Prompt: The full set of entries below, restated word for word and stripped of images, is the expected result.

Data to examine:

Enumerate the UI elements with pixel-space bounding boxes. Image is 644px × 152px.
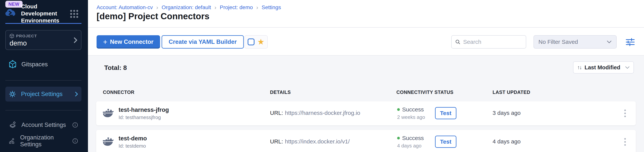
sidebar-item-gitspaces[interactable]: Gitspaces [5,59,82,70]
sidebar-item-organization-settings[interactable]: Organization Settings [5,136,82,146]
test-connection-button[interactable]: Test [435,136,456,148]
chevron-down-icon [607,40,612,43]
last-updated: 3 days ago [492,110,521,116]
status-text: Success [402,135,424,141]
connector-name: test-demo [118,135,147,142]
project-selector[interactable]: PROJECT demo [5,30,82,50]
last-updated: 4 days ago [492,138,521,145]
docker-icon [102,108,115,118]
search-box [451,35,526,49]
row-menu-button[interactable] [621,136,629,148]
connector-row[interactable]: test-harness-jfrog Id: testharnessjfrog … [96,101,636,125]
info-icon[interactable] [72,122,78,128]
url-label: URL: [270,110,283,116]
column-header-last-updated: LAST UPDATED [492,89,530,95]
breadcrumb-separator-icon: › [156,4,158,11]
gitspaces-cube-icon [9,60,16,69]
breadcrumb: Account: Automation-cv › Organization: d… [96,4,281,11]
main-panel: Account: Automation-cv › Organization: d… [88,0,644,152]
filter-sliders-icon[interactable] [626,38,635,47]
connector-name: test-harness-jfrog [118,106,169,113]
status-time: 2 weeks ago [397,114,425,120]
connector-id: Id: testharnessjfrog [118,114,161,120]
status-success-dot [397,137,400,140]
cube-icon [10,34,14,38]
sort-dropdown[interactable]: ↑↓ Last Modified [573,61,634,74]
breadcrumb-settings-link[interactable]: Settings [262,4,281,10]
sidebar-divider [5,110,82,110]
plus-icon: + [103,38,107,46]
column-header-connectivity-status: CONNECTIVITY STATUS [396,89,453,95]
layers-gear-icon [9,121,16,129]
column-header-details: DETAILS [270,89,291,95]
status-time: 4 days ago [397,143,424,149]
new-badge: NEW [5,1,22,8]
connector-row[interactable]: test-demo Id: testdemo URL:https://index… [96,130,636,152]
sidebar-item-label: Organization Settings [20,134,67,148]
app-switcher-grid-icon[interactable] [70,10,78,18]
column-header-connector: CONNECTOR [103,89,134,95]
breadcrumb-organization-link[interactable]: Organization: default [162,4,211,10]
chevron-down-icon [625,66,630,69]
total-count: Total: 8 [104,64,127,72]
test-connection-button[interactable]: Test [435,107,456,119]
connector-id: Id: testdemo [118,143,146,149]
url-value: https://harness-docker.jfrog.io [285,110,360,116]
url-label: URL: [270,138,283,145]
chevron-right-icon [75,92,78,97]
header-divider [88,27,644,28]
breadcrumb-separator-icon: › [214,4,216,11]
chevron-right-icon [74,37,78,43]
sidebar-divider [5,80,82,80]
sidebar-item-label: Gitspaces [22,61,48,68]
status-success-dot [397,108,400,111]
org-chart-gear-icon [9,137,15,145]
sidebar-item-label: Project Settings [21,91,62,97]
connector-list-area: Total: 8 ↑↓ Last Modified CONNECTOR DETA… [88,55,644,152]
gear-icon [9,90,16,98]
project-selector-value: demo [10,39,27,47]
docker-icon [102,136,115,147]
search-icon [455,39,460,45]
breadcrumb-account-link[interactable]: Account: Automation-cv [96,4,153,10]
sidebar-item-account-settings[interactable]: Account Settings [5,120,82,130]
sidebar-item-project-settings[interactable]: Project Settings [5,87,82,101]
favorites-checkbox[interactable] [248,38,254,45]
project-selector-label: PROJECT [16,34,37,38]
sort-arrows-icon: ↑↓ [577,64,582,71]
cloud-dev-environments-logo-icon [5,8,17,18]
sort-value: Last Modified [584,64,620,71]
breadcrumb-separator-icon: › [256,4,258,11]
sidebar-item-label: Account Settings [22,122,66,128]
sidebar-accent-rule [5,23,82,24]
new-connector-button[interactable]: + New Connector [96,35,160,49]
star-icon[interactable]: ★ [257,38,265,46]
favorites-filter-group: ★ [244,35,268,49]
saved-filter-value: No Filter Saved [538,39,578,45]
page-title: [demo] Project Connectors [96,11,210,21]
connectivity-status: Success 4 days ago [397,135,424,149]
app-title: Cloud Development Environments [21,3,70,24]
breadcrumb-project-link[interactable]: Project: demo [220,4,253,10]
create-via-yaml-builder-button[interactable]: Create via YAML Builder [162,35,244,49]
info-icon[interactable] [72,138,78,144]
search-input[interactable] [463,39,522,45]
url-value: https://index.docker.io/v1/ [285,138,350,145]
sidebar: NEW Cloud Development Environments PROJE… [0,0,88,152]
saved-filter-dropdown[interactable]: No Filter Saved [534,35,617,49]
row-menu-button[interactable] [621,107,629,119]
status-text: Success [402,106,424,113]
connectivity-status: Success 2 weeks ago [397,106,425,120]
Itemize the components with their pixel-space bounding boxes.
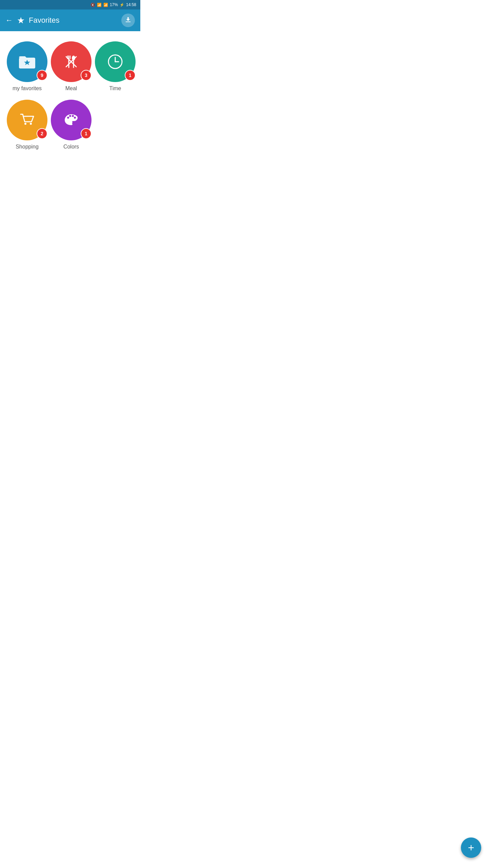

Task output:
Enumerate the UI elements with pixel-space bounding boxes. Image is 644px × 152px.
sidebar-item-gitspaces[interactable]: Gitspaces [5,59,82,70]
sidebar-item-organization-settings[interactable]: Organization Settings [5,136,82,146]
test-connection-button[interactable]: Test [435,136,456,148]
chevron-down-icon [607,40,612,43]
last-updated: 3 days ago [492,110,521,116]
status-text: Success [402,135,424,141]
connector-name: test-demo [118,135,147,142]
project-selector[interactable]: PROJECT demo [5,30,82,50]
last-updated: 4 days ago [492,138,521,145]
docker-icon [102,108,115,118]
search-box [451,35,526,49]
row-menu-button[interactable] [621,136,629,148]
connector-row[interactable]: test-harness-jfrog Id: testharnessjfrog … [96,101,636,125]
info-icon[interactable] [72,122,78,128]
url-label: URL: [270,110,283,116]
column-header-last-updated: LAST UPDATED [492,89,530,95]
breadcrumb-separator-icon: › [156,4,158,11]
gitspaces-cube-icon [9,60,16,69]
breadcrumb: Account: Automation-cv › Organization: d… [96,4,281,11]
main-panel: Account: Automation-cv › Organization: d… [88,0,644,152]
filter-sliders-icon[interactable] [626,38,635,47]
connector-name: test-harness-jfrog [118,106,169,113]
status-time: 2 weeks ago [397,114,425,120]
connector-id: Id: testharnessjfrog [118,114,161,120]
status-success-dot [397,137,400,140]
cube-icon [10,34,14,38]
sort-dropdown[interactable]: ↑↓ Last Modified [573,61,634,74]
breadcrumb-settings-link[interactable]: Settings [262,4,281,10]
sidebar-divider [5,110,82,110]
plus-icon: + [103,38,107,46]
column-header-connectivity-status: CONNECTIVITY STATUS [396,89,453,95]
layers-gear-icon [9,121,16,129]
column-header-details: DETAILS [270,89,291,95]
status-time: 4 days ago [397,143,424,149]
new-badge: NEW [5,1,22,8]
connector-row[interactable]: test-demo Id: testdemo URL:https://index… [96,130,636,152]
sidebar-item-label: Organization Settings [20,134,67,148]
app-switcher-grid-icon[interactable] [70,10,78,18]
column-header-connector: CONNECTOR [103,89,134,95]
breadcrumb-organization-link[interactable]: Organization: default [162,4,211,10]
chevron-down-icon [625,66,630,69]
total-count: Total: 8 [104,64,127,72]
test-connection-button[interactable]: Test [435,107,456,119]
connector-id: Id: testdemo [118,143,146,149]
url-value: https://harness-docker.jfrog.io [285,110,360,116]
url-label: URL: [270,138,283,145]
chevron-right-icon [75,92,78,97]
header-divider [88,27,644,28]
breadcrumb-separator-icon: › [214,4,216,11]
chevron-right-icon [74,37,78,43]
sidebar-divider [5,80,82,80]
sidebar-item-label: Gitspaces [22,61,48,68]
status-success-dot [397,108,400,111]
org-chart-gear-icon [9,137,15,145]
sidebar-item-label: Project Settings [21,91,62,97]
connector-list-area: Total: 8 ↑↓ Last Modified CONNECTOR DETA… [88,55,644,152]
gear-icon [9,90,16,98]
project-selector-value: demo [10,39,27,47]
docker-icon [102,136,115,147]
search-icon [455,39,460,45]
breadcrumb-account-link[interactable]: Account: Automation-cv [96,4,153,10]
sidebar-item-account-settings[interactable]: Account Settings [5,120,82,130]
sidebar-item-project-settings[interactable]: Project Settings [5,87,82,101]
favorites-checkbox[interactable] [248,38,254,45]
project-selector-label: PROJECT [16,34,37,38]
sort-arrows-icon: ↑↓ [577,64,582,71]
cloud-dev-environments-logo-icon [5,8,17,18]
sort-value: Last Modified [584,64,620,71]
breadcrumb-separator-icon: › [256,4,258,11]
sidebar-item-label: Account Settings [22,122,66,128]
sidebar-accent-rule [5,23,82,24]
new-connector-button[interactable]: + New Connector [96,35,160,49]
star-icon[interactable]: ★ [257,38,265,46]
favorites-filter-group: ★ [244,35,268,49]
saved-filter-value: No Filter Saved [538,39,578,45]
page-title: [demo] Project Connectors [96,11,210,21]
connectivity-status: Success 4 days ago [397,135,424,149]
app-title: Cloud Development Environments [21,3,70,24]
breadcrumb-project-link[interactable]: Project: demo [220,4,253,10]
create-via-yaml-builder-button[interactable]: Create via YAML Builder [162,35,244,49]
info-icon[interactable] [72,138,78,144]
search-input[interactable] [463,39,522,45]
url-value: https://index.docker.io/v1/ [285,138,350,145]
sidebar: NEW Cloud Development Environments PROJE… [0,0,88,152]
saved-filter-dropdown[interactable]: No Filter Saved [534,35,617,49]
row-menu-button[interactable] [621,107,629,119]
status-text: Success [402,106,424,113]
connectivity-status: Success 2 weeks ago [397,106,425,120]
Itemize the components with their pixel-space bounding boxes.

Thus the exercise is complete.